- Born: Tatiana Mais Kidbrooke, London, England
- Genres: Dance, hip hop, R&B
- Occupations: Rapper, songwriter
- Instrument: Vocals
- Years active: 1990–1996
- Labels: Heavenly Records

= Q-Tee =

British rapper

Tatiana Mais (also incorrectly credited as Tatsiana Mais) is the birth name of 1990s British songwriter and rapper Q-Tee. She is also known as Tatiana Oriana and Tatiana Ellis.

==Early life and education==
Mais was born in Kidbrooke, in south-east London.

She is a graduate of the performing and creative arts college, BRIT School.

==Music career==
Mais provided rapping vocals on two songs by Saint Etienne; the first of these being "Filthy" (B-side to "Only Love Can Break Your Heart" and also released on Smash The System: Singles and More) and the second being "Calico" (on So Tough). At the time she recorded these songs she was 15 years old. In 1990, she was the featured vocalist on History's UK No. 42 hit, "Afrika".

In 1993, Q-Tee provided rapping vocals on "Beautiful" by Babble, who were essentially the last two remaining members of Thompson Twins. It was released on their album The Stone (Warner Bros./Reprise Records), and remixes were also released on the double A-side single, "Beautiful"/"Tribe".

In 1995, Q-Tee co-wrote the song "Love City Groove", which the band Love City Groove took to Eurovision 1995. She was incorrectly credited as "Tatsiana Mais" for the event.

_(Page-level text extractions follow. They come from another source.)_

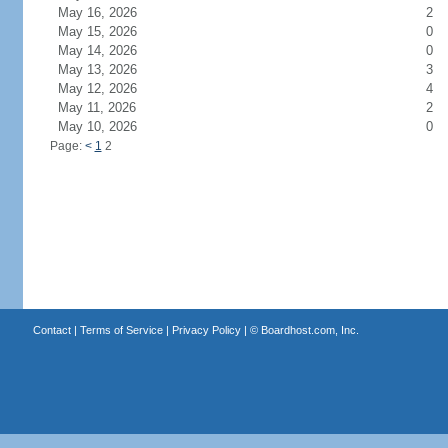
May 16, 2026
2
May 15, 2026
0
May 14, 2026
0
May 13, 2026
3
May 12, 2026
4
May 11, 2026
2
May 10, 2026
0
Page:
<
1
2
Contact
|
Terms of Service
|
Privacy Policy
| ©
Boardhost.com, Inc.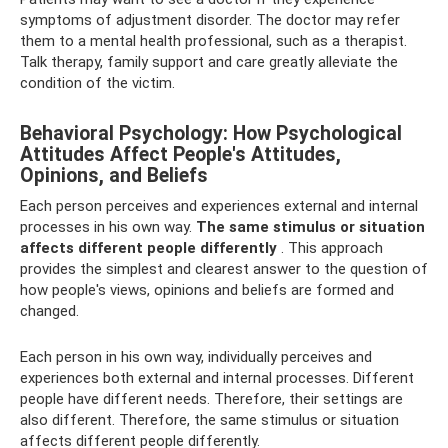
symptoms of adjustment disorder. The doctor may refer
them to a mental health professional, such as a therapist.
Talk therapy, family support and care greatly alleviate the
condition of the victim.
Behavioral Psychology: How Psychological
Attitudes Affect People's Attitudes,
Opinions, and Beliefs
Each person perceives and experiences external and internal
processes in his own way.
The same stimulus or situation
affects different people differently
. This approach
provides the simplest and clearest answer to the question of
how people's views, opinions and beliefs are formed and
changed.
Each person in his own way, individually perceives and
experiences both external and internal processes. Different
people have different needs. Therefore, their settings are
also different. Therefore, the same stimulus or situation
affects different people differently.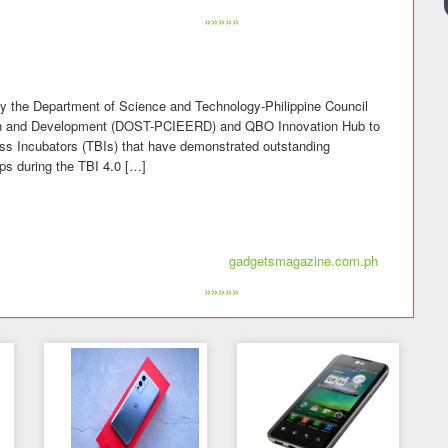
»»»»»
y the Department of Science and Technology-Philippine Council
rch and Development (DOST-PCIEERD) and QBO Innovation Hub to
ss Incubators (TBIs) that have demonstrated outstanding
ps during the TBI 4.0 […]
gadgetsmagazine.com.ph
»»»»»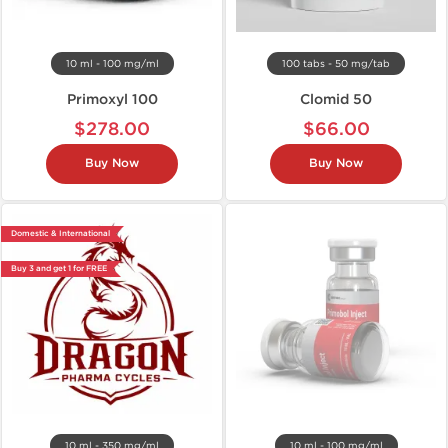
10 ml - 100 mg/ml
100 tabs - 50 mg/tab
Primoxyl 100
Clomid 50
$278.00
$66.00
Buy Now
Buy Now
Domestic & International
Buy 3 and get 1 for FREE
10 ml - 350 mg/ml
10 ml - 100 mg/ml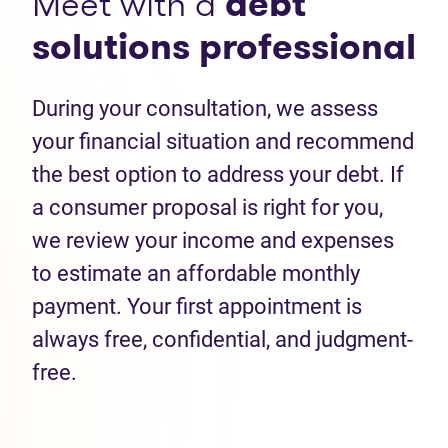
Meet with a
debt
solutions professional
During your consultation, we assess
your financial situation and recommend
the best option to address your debt. If
a consumer proposal is right for you,
we review your income and expenses
to estimate an affordable monthly
payment. Your first appointment is
always free, confidential, and judgment-
free.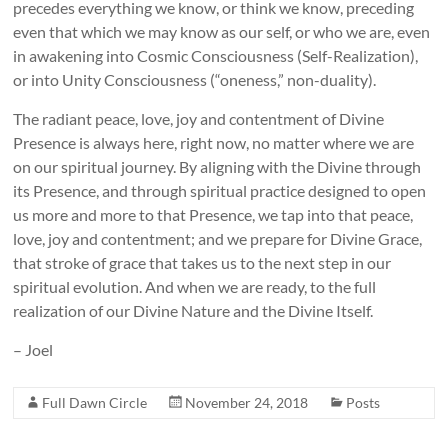
precedes everything we know, or think we know, preceding
even that which we may know as our self, or who we are, even
in awakening into Cosmic Consciousness (Self-Realization),
or into Unity Consciousness (“oneness,” non-duality).
The radiant peace, love, joy and contentment of Divine
Presence is always here, right now, no matter where we are
on our spiritual journey. By aligning with the Divine through
its Presence, and through spiritual practice designed to open
us more and more to that Presence, we tap into that peace,
love, joy and contentment; and we prepare for Divine Grace,
that stroke of grace that takes us to the next step in our
spiritual evolution. And when we are ready, to the full
realization of our Divine Nature and the Divine Itself.
– Joel
Full Dawn Circle
November 24, 2018
Posts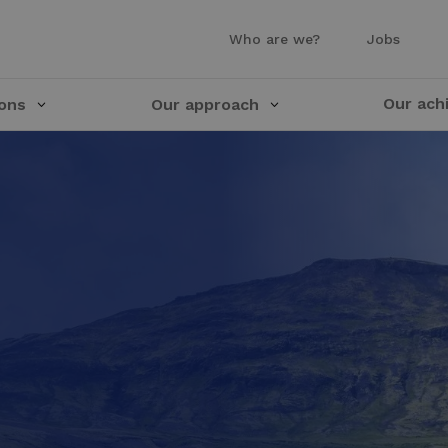
Who are we?
Jobs
Our ach
ions
Our approach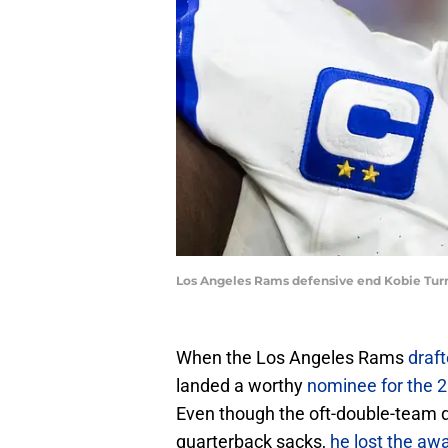
Los Angeles Rams defensive end Kobie Turne
When the Los Angeles Rams
draft
landed a worthy
nominee for the 2
Even though the oft-double-team de
quarterback sacks,
he lost the aw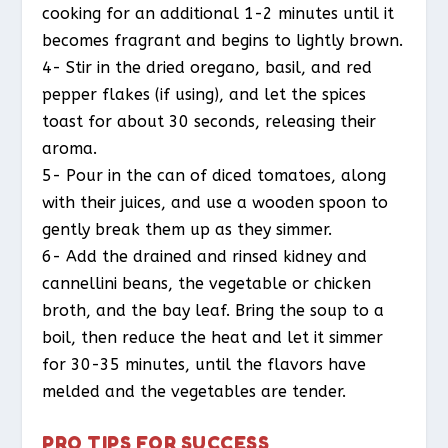
cooking for an additional 1-2 minutes until it
becomes fragrant and begins to lightly brown.
4- Stir in the dried oregano, basil, and red
pepper flakes (if using), and let the spices
toast for about 30 seconds, releasing their
aroma.
5- Pour in the can of diced tomatoes, along
with their juices, and use a wooden spoon to
gently break them up as they simmer.
6- Add the drained and rinsed kidney and
cannellini beans, the vegetable or chicken
broth, and the bay leaf. Bring the soup to a
boil, then reduce the heat and let it simmer
for 30-35 minutes, until the flavors have
melded and the vegetables are tender.
PRO TIPS FOR SUCCESS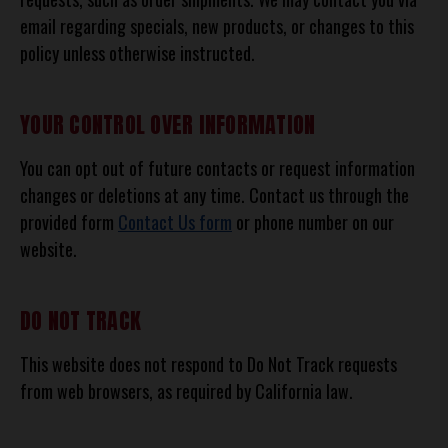
email regarding specials, new products, or changes to this
policy unless otherwise instructed.
YOUR CONTROL OVER INFORMATION
You can opt out of future contacts or request information
changes or deletions at any time. Contact us through the
provided form
Contact Us form
or phone number on our
website.
DO NOT TRACK
This website does not respond to Do Not Track requests
from web browsers, as required by California law.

She was signed to a recording contract to Saint Etienne's label, Heavenly Records in her own right four years later, and released one song, "Gimme That Body" in January 1996. The single reached No. 40 on the UK Singles Chart. She also provided rapping vocals on Mark Morrison's 1996 single "Horny".

==Other activities==
In 2008, Mais published Melodies of a Ghetto Princess, which "deals with failed relationships and life changing decisions".

As Tatiana Oriana, she founded the R.O.M.E.L. ("Realising Our Meaning Emancipates Life") Foundation, which seeks to bring about change through the arts, after her son died of a heart condition in 2005. She was later known as Tatiana Ellis.